# [ENTRIES PROVIDED]
· · · · ·

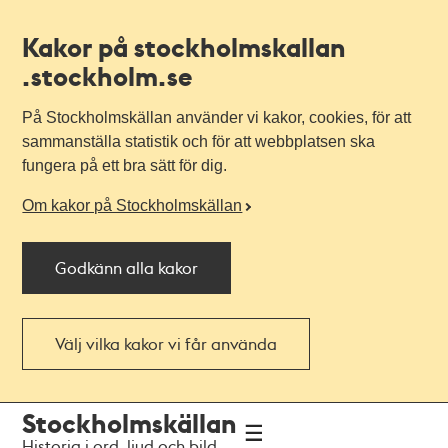
Kakor på stockholmskallan
.stockholm.se
På Stockholmskällan använder vi kakor, cookies, för att
sammanställa statistik och för att webbplatsen ska
fungera på ett bra sätt för dig.
Om kakor på Stockholmskällan
Godkänn alla kakor
Välj vilka kakor vi får använda
Till
Till
Stockholmskällan
navigationen
huvudinnehållet
Historia i ord, ljud och bild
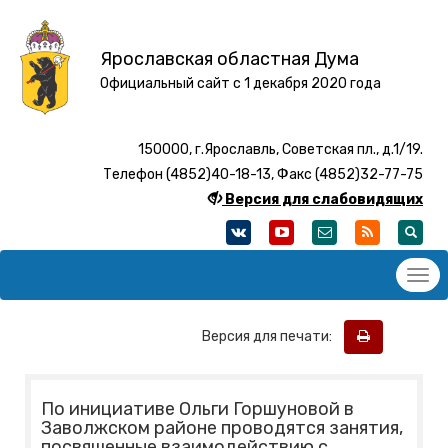
Ярославская областная Дума
Официальный сайт с 1 декабря 2020 года
150000, г.Ярославль, Советская пл., д.1/19.
Телефон (4852)40-18-13, Факс (4852)32-77-75
Версия для слабовидящих
Версия для печати:
По инициативе Ольги Горшуновой в
Заволжском районе проводятся занятия,
посвященные взаимодействию с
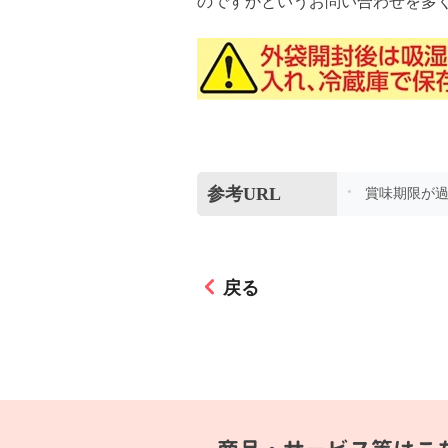
のですかというお問い合わせを多
参考URL
賞味期限が
戻る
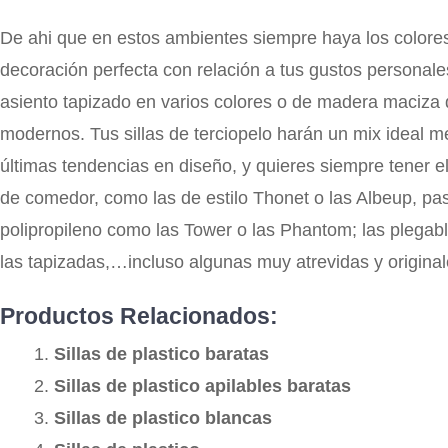
De ahi que en estos ambientes siempre haya los colore
decoración perfecta con relación a tus gustos personale
asiento tapizado en varios colores o de madera maciza
modernos. Tus sillas de terciopelo harán un mix ideal me
últimas tendencias en diseño, y quieres siempre tener el 
de comedor, como las de estilo Thonet o las Albeup, pas
polipropileno como las Tower o las Phantom; las plegable
las tapizadas,…incluso algunas muy atrevidas y origina
Productos Relacionados:
Sillas de plastico baratas
Sillas de plastico apilables baratas
Sillas de plastico blancas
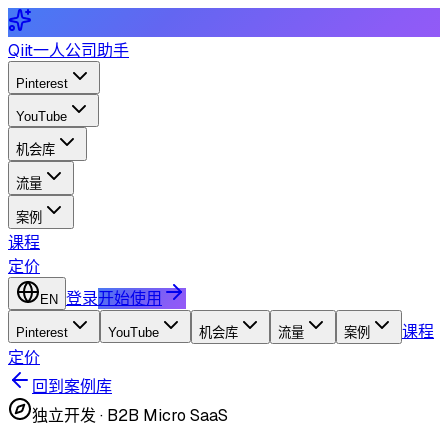
Qiit
一人公司助手
Pinterest
YouTube
机会库
流量
案例
课程
定价
登录
开始使用
EN
课程
Pinterest
YouTube
机会库
流量
案例
定价
回到案例库
独立开发
·
B2B Micro SaaS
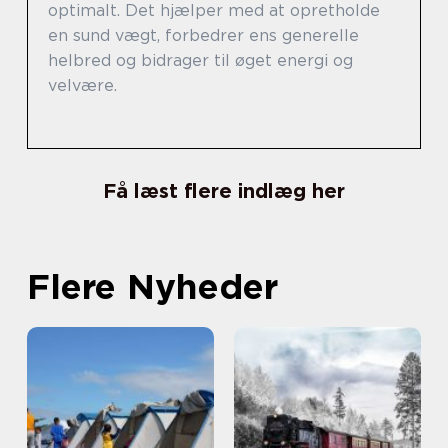
optimalt. Det hjælper med at opretholde
en sund vægt, forbedrer ens generelle
helbred og bidrager til øget energi og
velvære.
Få læst flere indlæg her
Flere Nyheder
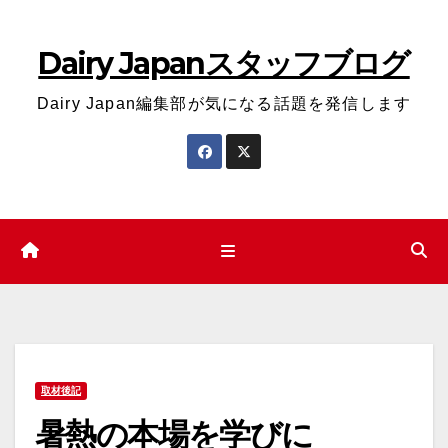
コ
ン
Dairy Japanスタッフブログ
テ
ン
Dairy Japan編集部が気になる話題を発信します
ツ
へ
ス
キ
ッ
プ
取材後記
暑熱の本場を学びに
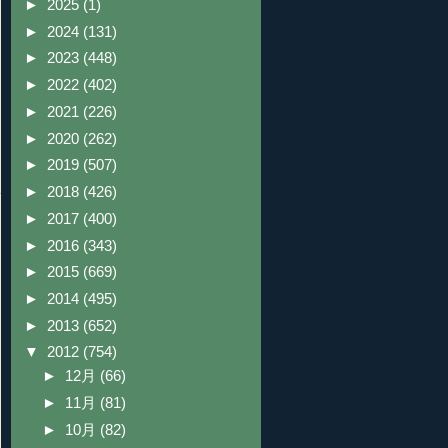
►
2025
(1)
►
2024
(131)
►
2023
(448)
►
2022
(402)
►
2021
(226)
►
2020
(262)
►
2019
(507)
►
2018
(426)
►
2017
(400)
►
2016
(343)
►
2015
(669)
►
2014
(495)
►
2013
(652)
▼
2012
(754)
►
12月
(66)
►
11月
(81)
►
10月
(82)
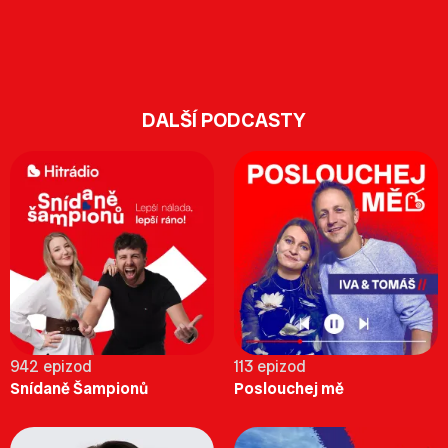
DALŠÍ PODCASTY
942 epizod
113 epizod
Snídaně Šampionů
Poslouchej mě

· · · · ·

# [EXERCISE BRIEF]
From the entries above, copy each line holding "plastico".

# [OUTPUT FOR THIS EXERCISE]
Sillas de plastico baratas
Sillas de plastico apilables baratas
Sillas de plastico blancas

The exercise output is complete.